Lab 8: Word Frequency Counter

Goals for this lab

By the time you have completed this lab, you should:

  • know what a hash table is
  • learn about the C++ standard template library (STL)
  • have more experience working with strings in C++

Lab preparation

After logging in, create the directory for this lab:

mkdir -p cs24/lab8

Change into the lab2 directory and copy the files you will need for this lab:

cd cs24/lab8
cp ~bboe/public_html/cs24_m13/code/lab8/* .

Open up README.txt with your favorite text editor and be sure to add your and your partner's name so that you both receive credit.

Hash Table

Definition

Hash table are one of the basic data structures. It is a mapping between a unique key and its value, that is usually stored in the form of a table (or array). To get the value by knowing the key we will use a hash function. A hash function tells us where in the array a value for the given key is stored. It calculates the (in theory unique) index in the array from the key.

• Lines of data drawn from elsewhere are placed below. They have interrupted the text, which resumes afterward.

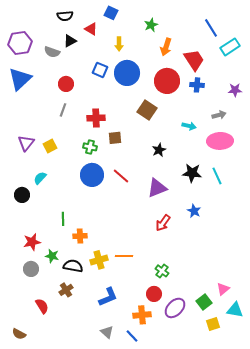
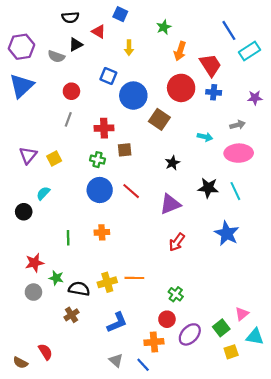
blue circle: (127, 73) -> (133, 96), moved
blue star: (194, 211) -> (227, 233), moved, size x1.6
orange cross: (80, 236) -> (102, 232), moved
red semicircle: (42, 306) -> (45, 352), moved

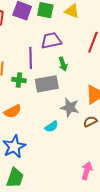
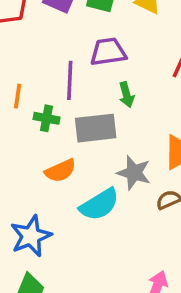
orange semicircle: (13, 111) -> (60, 171), moved
cyan semicircle: (51, 127) -> (99, 205), size x1.6

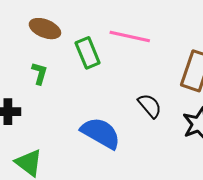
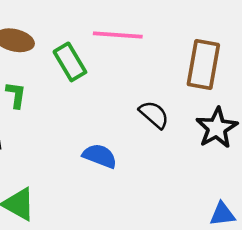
blue semicircle: (101, 133) -> (100, 156), size x0.7

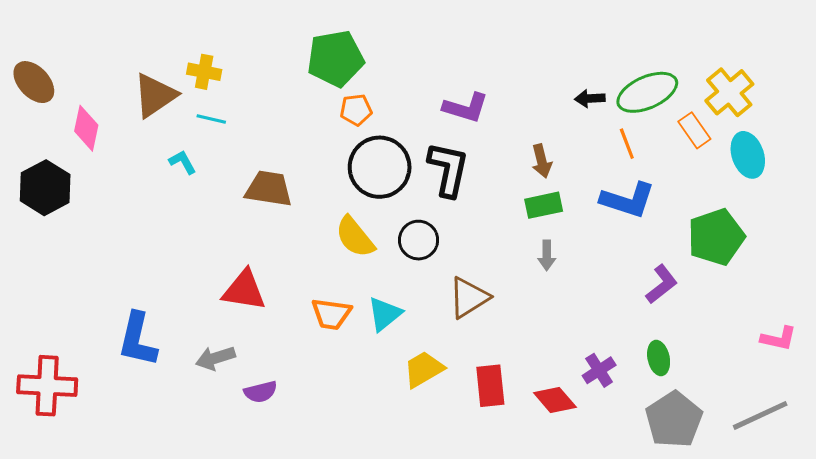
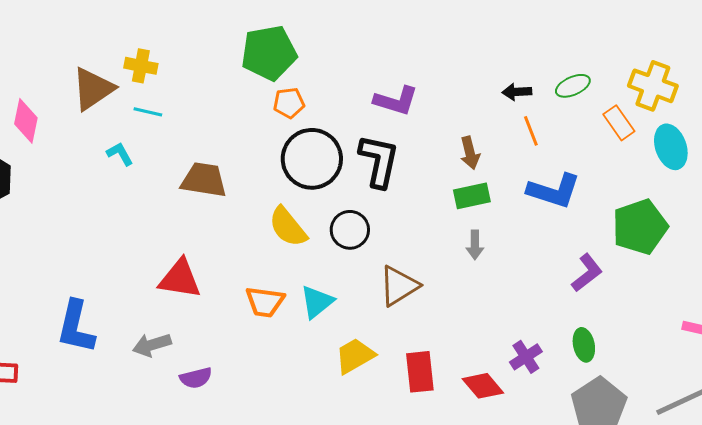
green ellipse: (647, 92) -> (573, 86), size x0.6
yellow cross: (729, 92) -> (653, 86), turned -30
orange line: (627, 144) -> (531, 131), moved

For example, we have a small hash table to identify if the number is odd or even. It will have two records in its array:

0 Even
1 Odd

Now we provide hash function as mod 2 and a number (key) num, that we want to check. We calculate index i = num % 2 and look for an answer (value) at array[i]. If num = 10 then i = 10 % 2 = 0 and array[0] = "Even". If num = 11 then i = 11 % 2 = 1 and array[1] = "Odd".

We can also use hash tables to count the number of odds and evens in some given sequence.

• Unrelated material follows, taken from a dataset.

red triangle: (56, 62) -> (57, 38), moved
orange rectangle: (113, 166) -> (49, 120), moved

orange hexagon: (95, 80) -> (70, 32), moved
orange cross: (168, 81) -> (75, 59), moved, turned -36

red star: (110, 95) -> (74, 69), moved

Now our table array has two recores:

0 Number of evens
1 Number of odds

If we are encountering an even or an odd at some point in the code, we can simply increase corresponding number in the table via array[num % 2]++;

In this case our key, that is some number, maps to a value that is a number of the occurences of the same type numbers.

Tomorrow in class we will discuss implementation details of hash tables. However, for today's lab you will just need to use an existing hash table. Hash tables in general can store many more than 2 items, in fact they can store an unbounded number of items with the right implementation.

Standard Template Library

In the previous labs we have talked about C++ templates. Turns out there is a library with a bunch of very useful templates that are ready to use.

vector

One template is the vector template that allows you to create a dynamic array of an arbitrary type and provides methods for dynamic memory allocation. Here is an example of code that creates a string array and adds

#include <vector>
#include <iostream>
using namespace std;

int main(){
    vector<int> nums(3, 5);  // create array of 3 ints, initialize to 5s
                             // nums = [5, 5, 5]
    nums.push_back(6);       // add 6 in the end
                             // nums = [5, 5, 5, 6]
    nums.pop_back();         // remove the last element
                             // nums = [5, 5, 5]
    for(vector<int>::iterator i = nums.begin(); i != nums.end(); ++i)
        cout << *i << endl;  // prints out the content of the nums
    return 0;
}

As a template is a container built to use with an arbitrary type, it makes sence to implement a special type of pointers, that would work with containers. These are called iterators. In the example above, to iterate through a vector of integers we declare (right in the middle of the code) vector<int>::iterator i. We say that we start from the first element i = vector.begin() and we print numbers until i is pointing to the "end" element, which is one after the last in the vector i != nums.end(). Iterators have very similar arithmetics to pointers. i++ will move iterator to one position forward, nums.begin() + 4 will be pointing to the element at position nums[4] and *i will return a value that is stored at a current position.

string

Another example are strings. Strings are containers specificaly to store strings and provide a number of popular methods.

#include <iostream>
#include <string>
using namespace std;

int main() {
    // Assume the standard input stream contains "abc qwe\n345\n"
    string s1, s2, s3;
    cin >> s1;  // "abc"
    cin >> s2;  // "qwe"
    cin >> s3;  // "345"
    s1 = s1 + s2 + s3;
    cout << s1 << endl;  // abcqwe345
    return 0;
}

unordered_map (hash table)

One more example is unordered_map, that is an implementation of a hash table mapping key to value.

#include <iostream>
#include <unordered_map>
using namespace std;

int main() {
    int value;
    string key("abc");
    unsorted_map<string, int> hash_table;  // initialize the hash table

    // test if a key is contained in the hash table
    cout << (hash_table.find(key) != hash_table.end()) << endl;  // 0

    // Accessing an item that was not previously contained will add it
    // using the default constructor (initialize to 0 for type int)
    cout << hash_table[key] << endl;  // 0

    // test if a key is contained in the hash table
    cout << (hash_table.find(key) != hash_table.end()) << endl;  // 1

    hash_table[key]++;  // Increment the key
    cout << hash_table[key] << endl;  // 1

    return 0;
}

If we want to iterate trough the table, then we have to create appropriate iterator unordered_map<string, int>::iterator it = hash_table.begin();

Each element returned by the hash table iterator is of type pair that contains two attributes: first, the key; and second, the value. To refer separately to the key try it->first, for the value try it->second.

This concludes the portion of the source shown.